As Valentine's Day approached, Shepherd decided he would not participate in the actual attack, but agreed to supply the makings of the bombs. When he was arrested, he had a gas can, a whiskey bottle and a lighter in his possession.
But while Harris and Klebold carried a small arsenal of guns and knives, the Nova Scotia conspirators had only a rifle and shotgun.
'Affinity for Nazism'
The trial preparation records show other details and concerns about how the case against Souvannarath would unfold.
The Crown did not intend to call evidence about Souvannarath's "affinity for Nazism or other racially charged materials except to the extent that it is inextricably bound to the conspiracy."
While the Crown intended to use Souvannarath's Facebook conversations against her, it planned to edit sexually explicit photographs that were part of the social media exchange among the conspirators. The woman has been described as Gamble's online girlfriend.
In addition to the contents of her social media accounts, the Crown also planned to use statements Souvannarath gave to Canada Border Service officers when she arrived in Halifax and a statement she provided to an undercover operator.

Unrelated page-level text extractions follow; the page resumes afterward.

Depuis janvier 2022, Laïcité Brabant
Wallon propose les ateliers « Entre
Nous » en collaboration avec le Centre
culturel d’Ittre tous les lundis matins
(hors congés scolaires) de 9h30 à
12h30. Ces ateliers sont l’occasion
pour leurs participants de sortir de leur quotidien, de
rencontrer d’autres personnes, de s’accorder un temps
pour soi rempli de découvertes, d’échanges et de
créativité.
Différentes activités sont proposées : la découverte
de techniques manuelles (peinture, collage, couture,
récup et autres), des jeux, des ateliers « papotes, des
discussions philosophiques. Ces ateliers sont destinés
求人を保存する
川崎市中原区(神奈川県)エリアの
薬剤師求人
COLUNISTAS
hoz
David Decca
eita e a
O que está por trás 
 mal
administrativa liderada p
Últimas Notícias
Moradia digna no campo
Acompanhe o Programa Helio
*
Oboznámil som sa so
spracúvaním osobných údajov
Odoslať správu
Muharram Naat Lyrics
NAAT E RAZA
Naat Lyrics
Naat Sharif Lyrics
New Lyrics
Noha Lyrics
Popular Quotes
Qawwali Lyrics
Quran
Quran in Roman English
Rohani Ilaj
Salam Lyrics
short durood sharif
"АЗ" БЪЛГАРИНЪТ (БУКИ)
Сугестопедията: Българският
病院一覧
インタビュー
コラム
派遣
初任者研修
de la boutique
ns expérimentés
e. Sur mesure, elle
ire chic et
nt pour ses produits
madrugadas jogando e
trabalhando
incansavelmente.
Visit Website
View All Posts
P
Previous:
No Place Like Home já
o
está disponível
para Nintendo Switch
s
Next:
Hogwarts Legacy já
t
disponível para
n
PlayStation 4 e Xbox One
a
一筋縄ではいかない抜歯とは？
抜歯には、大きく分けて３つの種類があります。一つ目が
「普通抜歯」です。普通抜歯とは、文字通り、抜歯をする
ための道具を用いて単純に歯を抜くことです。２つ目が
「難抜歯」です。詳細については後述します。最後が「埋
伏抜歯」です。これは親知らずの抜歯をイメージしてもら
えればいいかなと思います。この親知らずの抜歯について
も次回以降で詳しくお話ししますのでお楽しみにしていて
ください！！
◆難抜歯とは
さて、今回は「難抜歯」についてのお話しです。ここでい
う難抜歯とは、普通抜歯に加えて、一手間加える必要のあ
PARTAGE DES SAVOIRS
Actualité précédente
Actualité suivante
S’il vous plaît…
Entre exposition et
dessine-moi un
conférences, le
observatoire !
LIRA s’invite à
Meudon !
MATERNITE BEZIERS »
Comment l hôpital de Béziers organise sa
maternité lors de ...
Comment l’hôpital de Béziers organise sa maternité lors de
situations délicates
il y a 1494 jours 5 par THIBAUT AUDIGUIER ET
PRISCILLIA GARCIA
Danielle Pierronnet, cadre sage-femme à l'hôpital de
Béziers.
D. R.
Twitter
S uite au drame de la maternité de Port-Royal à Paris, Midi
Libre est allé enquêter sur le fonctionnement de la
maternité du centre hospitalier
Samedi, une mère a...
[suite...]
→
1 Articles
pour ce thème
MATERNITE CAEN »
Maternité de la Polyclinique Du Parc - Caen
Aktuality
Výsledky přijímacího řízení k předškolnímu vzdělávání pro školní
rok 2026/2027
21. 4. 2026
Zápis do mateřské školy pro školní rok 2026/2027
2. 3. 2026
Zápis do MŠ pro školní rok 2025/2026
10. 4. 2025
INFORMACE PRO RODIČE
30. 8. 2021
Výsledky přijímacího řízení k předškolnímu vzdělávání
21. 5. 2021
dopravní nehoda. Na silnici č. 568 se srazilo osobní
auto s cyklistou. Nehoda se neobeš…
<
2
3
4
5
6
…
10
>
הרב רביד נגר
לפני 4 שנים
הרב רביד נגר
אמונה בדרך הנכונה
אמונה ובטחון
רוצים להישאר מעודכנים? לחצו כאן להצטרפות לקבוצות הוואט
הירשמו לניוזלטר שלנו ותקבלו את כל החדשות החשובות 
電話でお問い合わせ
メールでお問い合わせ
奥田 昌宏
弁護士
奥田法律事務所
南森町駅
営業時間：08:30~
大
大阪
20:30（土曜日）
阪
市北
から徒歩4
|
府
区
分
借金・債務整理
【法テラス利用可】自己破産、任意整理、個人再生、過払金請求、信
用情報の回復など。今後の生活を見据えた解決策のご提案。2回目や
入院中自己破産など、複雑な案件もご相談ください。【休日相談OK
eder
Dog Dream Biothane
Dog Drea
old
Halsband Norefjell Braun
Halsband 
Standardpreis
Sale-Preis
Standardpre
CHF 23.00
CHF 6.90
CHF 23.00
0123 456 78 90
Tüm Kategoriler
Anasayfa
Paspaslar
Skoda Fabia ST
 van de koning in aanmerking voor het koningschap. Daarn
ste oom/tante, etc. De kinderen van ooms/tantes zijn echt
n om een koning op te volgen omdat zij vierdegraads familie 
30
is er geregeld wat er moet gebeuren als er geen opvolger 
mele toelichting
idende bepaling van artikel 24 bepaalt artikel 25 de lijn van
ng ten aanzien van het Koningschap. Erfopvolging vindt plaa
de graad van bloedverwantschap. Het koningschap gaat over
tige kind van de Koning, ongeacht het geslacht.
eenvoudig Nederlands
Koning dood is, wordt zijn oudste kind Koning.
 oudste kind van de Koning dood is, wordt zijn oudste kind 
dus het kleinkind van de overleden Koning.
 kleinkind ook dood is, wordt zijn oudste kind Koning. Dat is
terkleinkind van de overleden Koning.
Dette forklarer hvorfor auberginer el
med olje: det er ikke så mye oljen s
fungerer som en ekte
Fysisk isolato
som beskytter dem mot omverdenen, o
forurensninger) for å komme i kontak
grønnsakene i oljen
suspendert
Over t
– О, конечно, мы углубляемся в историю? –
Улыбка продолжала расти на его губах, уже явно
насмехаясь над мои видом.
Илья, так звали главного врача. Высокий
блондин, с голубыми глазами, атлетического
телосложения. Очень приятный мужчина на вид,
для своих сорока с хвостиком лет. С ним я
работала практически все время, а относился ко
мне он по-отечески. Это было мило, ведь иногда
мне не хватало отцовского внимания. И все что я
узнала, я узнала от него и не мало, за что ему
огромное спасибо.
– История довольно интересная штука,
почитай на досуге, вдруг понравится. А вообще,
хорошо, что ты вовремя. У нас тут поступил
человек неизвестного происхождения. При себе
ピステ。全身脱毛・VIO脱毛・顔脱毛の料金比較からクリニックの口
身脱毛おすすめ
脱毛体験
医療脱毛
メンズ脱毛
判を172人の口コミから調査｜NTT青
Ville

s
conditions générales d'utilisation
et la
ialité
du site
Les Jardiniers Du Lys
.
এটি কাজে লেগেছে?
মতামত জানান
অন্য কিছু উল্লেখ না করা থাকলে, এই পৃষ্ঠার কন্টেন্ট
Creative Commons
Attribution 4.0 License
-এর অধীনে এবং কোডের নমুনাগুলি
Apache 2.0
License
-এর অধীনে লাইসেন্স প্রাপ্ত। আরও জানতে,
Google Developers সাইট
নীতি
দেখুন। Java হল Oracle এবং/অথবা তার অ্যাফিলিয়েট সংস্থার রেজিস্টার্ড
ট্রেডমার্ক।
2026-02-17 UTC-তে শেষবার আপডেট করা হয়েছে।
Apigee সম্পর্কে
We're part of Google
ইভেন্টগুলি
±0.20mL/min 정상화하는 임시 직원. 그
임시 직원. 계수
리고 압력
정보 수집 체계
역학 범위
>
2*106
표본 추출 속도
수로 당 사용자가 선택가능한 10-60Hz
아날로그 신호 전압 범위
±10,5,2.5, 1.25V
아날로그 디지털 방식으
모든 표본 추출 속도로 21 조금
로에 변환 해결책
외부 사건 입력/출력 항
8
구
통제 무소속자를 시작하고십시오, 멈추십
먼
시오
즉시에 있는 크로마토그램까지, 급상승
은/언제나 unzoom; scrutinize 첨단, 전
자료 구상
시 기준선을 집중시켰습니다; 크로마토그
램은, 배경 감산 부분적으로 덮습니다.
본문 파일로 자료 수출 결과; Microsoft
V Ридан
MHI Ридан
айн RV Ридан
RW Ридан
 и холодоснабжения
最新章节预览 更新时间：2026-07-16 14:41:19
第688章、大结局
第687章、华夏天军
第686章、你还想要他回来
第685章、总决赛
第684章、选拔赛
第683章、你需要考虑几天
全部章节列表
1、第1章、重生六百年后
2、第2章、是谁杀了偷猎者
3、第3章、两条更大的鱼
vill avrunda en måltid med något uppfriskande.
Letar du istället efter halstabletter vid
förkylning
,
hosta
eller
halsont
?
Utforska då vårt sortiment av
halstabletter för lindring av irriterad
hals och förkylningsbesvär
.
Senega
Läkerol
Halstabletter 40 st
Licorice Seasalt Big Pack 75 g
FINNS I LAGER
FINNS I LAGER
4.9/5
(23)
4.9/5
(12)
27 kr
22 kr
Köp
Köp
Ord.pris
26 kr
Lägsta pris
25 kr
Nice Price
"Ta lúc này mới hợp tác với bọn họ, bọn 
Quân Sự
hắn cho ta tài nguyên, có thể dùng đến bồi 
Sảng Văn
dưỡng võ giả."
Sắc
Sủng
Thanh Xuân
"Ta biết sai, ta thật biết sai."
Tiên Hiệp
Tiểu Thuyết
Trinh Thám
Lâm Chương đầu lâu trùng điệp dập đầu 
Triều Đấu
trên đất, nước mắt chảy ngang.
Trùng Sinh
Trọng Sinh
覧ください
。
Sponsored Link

Because of the high-profile nature of the conspiracy and the fact Souvannarath is from the United States, the court worried about whether international media would respect a publication ban imposed by a Canadian judge on reporting things such as pre-trial motions or in-trial hearings where the jury was not present.
A researcher prepared a report, citing the case of B.C. serial killer Robert Pickton, which also attracted attention from international media.
The report suggested the presiding judge give a more detailed, explicit warning about the applicable publication ban at the start of the trial.
None of these considerations or details were applicable, because the two surviving conspirators avoided a trial by entering guilty pleas.